Print, exactly as written, the line in the entries below that contains "volcán Askja es" and every line after it up to and including the last. Omit pictures.
*** Opening AVAILABLE DATA ***
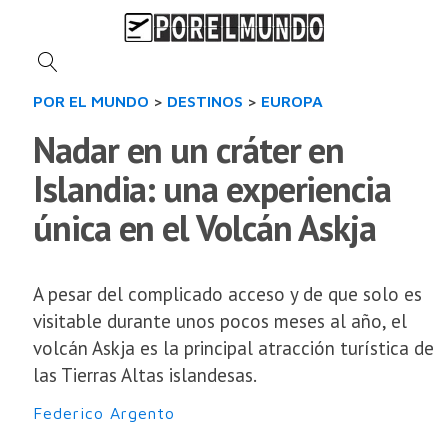
POR EL MUNDO
>
DESTINOS
>
EUROPA
Nadar en un cráter en
Islandia: una experiencia
única en el Volcán Askja
A pesar del complicado acceso y de que solo es
visitable durante unos pocos meses al año, el
volcán Askja es la principal atracción turística de
las Tierras Altas islandesas.
Federico Argento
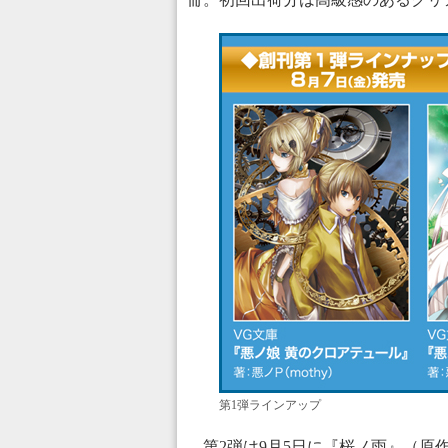
第1弾ラインアップ
第2弾は9月5日に『桜ノ雨』（原作・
*** Closing AVAILABLE DATA ***
* THE COMPLETED TASK *
volcán Askja es la principal atracción turística de
las Tierras Altas islandesas.
Federico Argento
第1弾ラインアップ
第2弾は9月5日に『桜ノ雨』（原作・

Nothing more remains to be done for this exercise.